The new piling technique is one step towards reducing the quite considerable disruption that a construction site of this scale can’t avoid causing. Apart from the several thousand residential neighbours who understandably would like there to be a lot less noise and dirt, they also have a number of institutions, including the Royal College of General Practitioners. That’s the building where budding GPs come to pass exams, and HS2 has an agreement to avoid construction work next to their building on GP exam days.
At the moment though, the site is still in the clearance and preparation stage before the main construction can even start. Apart from moving utilities out of the way – including soon a major water pipe running right along the side of the site, they have to start installing the thick concrete walls around the edges that will support the ground as they dig down to where the platforms will be.

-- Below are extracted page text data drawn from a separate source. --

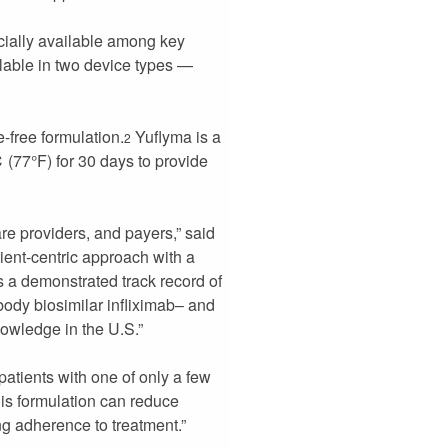
ially available among key
ilable in two device types —
-free formulation.
Yuflyma is a
2
℃ (77°F) for 30 days to provide
are providers, and payers,” said
ient-centric approach with a
as a demonstrated track record of
body biosimilar infliximab– and
owledge in the U.S.”
tients with one of only a few
his formulation can reduce
ing adherence to treatment.”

Considering how vast and open the site is, one project that’s advancing is hidden from view underneath an acoustic shield is currently constructing a replacement ventilation and electricity supply for the London Underground to replace a small red-tiled building that had served that purpose. That former tube station building will be demolished, but not until its replacement is ready, and TfL’s heritage team have been over it taking all the good bits for their museum.

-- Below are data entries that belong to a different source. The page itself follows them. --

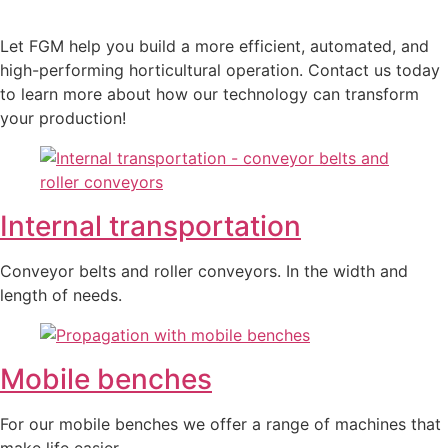
Let FGM help you build a more efficient, automated, and
high-performing horticultural operation. Contact us today
to learn more about how our technology can transform
your production!
Internal transportation
Conveyor belts and roller conveyors. In the width and
length of needs.
Mobile benches
For our mobile benches we offer a range of machines that
make life easier.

Over the next few years, the station will be dug down and built up to create the new HS2 station, but what happens afterwards is going to be of equal importance to the people who live and work in the area – the oversite development.

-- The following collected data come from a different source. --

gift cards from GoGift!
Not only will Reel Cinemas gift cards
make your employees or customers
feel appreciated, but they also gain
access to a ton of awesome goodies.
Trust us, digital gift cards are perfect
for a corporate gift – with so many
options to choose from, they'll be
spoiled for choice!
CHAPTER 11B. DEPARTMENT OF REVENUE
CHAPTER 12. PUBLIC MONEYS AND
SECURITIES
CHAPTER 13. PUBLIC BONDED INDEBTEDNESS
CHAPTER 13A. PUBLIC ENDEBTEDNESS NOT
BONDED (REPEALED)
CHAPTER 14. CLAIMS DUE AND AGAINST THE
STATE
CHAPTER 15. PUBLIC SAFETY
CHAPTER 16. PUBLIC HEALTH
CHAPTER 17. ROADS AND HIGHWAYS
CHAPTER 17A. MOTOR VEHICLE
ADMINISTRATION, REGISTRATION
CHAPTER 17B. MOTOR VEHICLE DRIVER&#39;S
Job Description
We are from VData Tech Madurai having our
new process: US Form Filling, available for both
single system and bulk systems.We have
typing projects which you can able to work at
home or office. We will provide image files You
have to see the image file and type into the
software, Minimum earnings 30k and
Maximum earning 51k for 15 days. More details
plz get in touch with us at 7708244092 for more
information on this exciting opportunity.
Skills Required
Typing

At the moment, even before the HS2 building site sealed off a large chunk of land, the Euston station and railway cutting was a rather unwelcoming area for residents and the lack of east-west travel added to journey times.
A major redevelopment is being planned, with offices to the front of the site closest to the busy main roads, and loads of housing to the rear closer to the existing residential estates.
When the Oakervee Review was published, one of the things it called for was a joined-up organisation to bring together all the parties involved at Euston to ensure there’s a single vision for the whole development. That’s the Euston Partnership, and apart from delivering a new railway station, arguably the biggest impact will be what the area looks like afterwards.
Looking at the recent redevelopment at King’s Cross where they had 67 acres to develop, Euston is slightly smaller at 60 acres, but aims to fit three times more development than was added at King’s Cross.
Part of the difference is that King’s Cross had a lot of surviving heritage, so it wasn’t possible to build lots of tall towers on much of the site, which gives Euston the capacity that King’s Cross lacked. However, that’s a mixed blessing, as Euston is almost a blank canvas and needs to be developed carefully to avoid becoming acre after acre of uniform blocks of buildings.
A lot of pre-planning work is going into liaising with locals to learn what is good, and what went wrong at King’s Cross. For example, the pedestrian link between King’s Cross and St Pancras station is great for taxis, but frankly, a bit of a mess for pedestrians. There’s a lot of thinking going into how to link Euston with St Pancras, mainly by creating a pleasant walking route away from the main Euston Road. At the same time, they need to ensure the route, though residential areas are pleasant for everyone, and that includes not annoying residents with the sounds of a thousand wheeled suitcases rumbling over pavements.
The eventual aim is for an estate built above a replacement Euston station that’s also a lot more permeable for people living around it rather than a “fortress Euston”, which is a bit how the station feels at the back today.
So above as below, Euston is being transformed.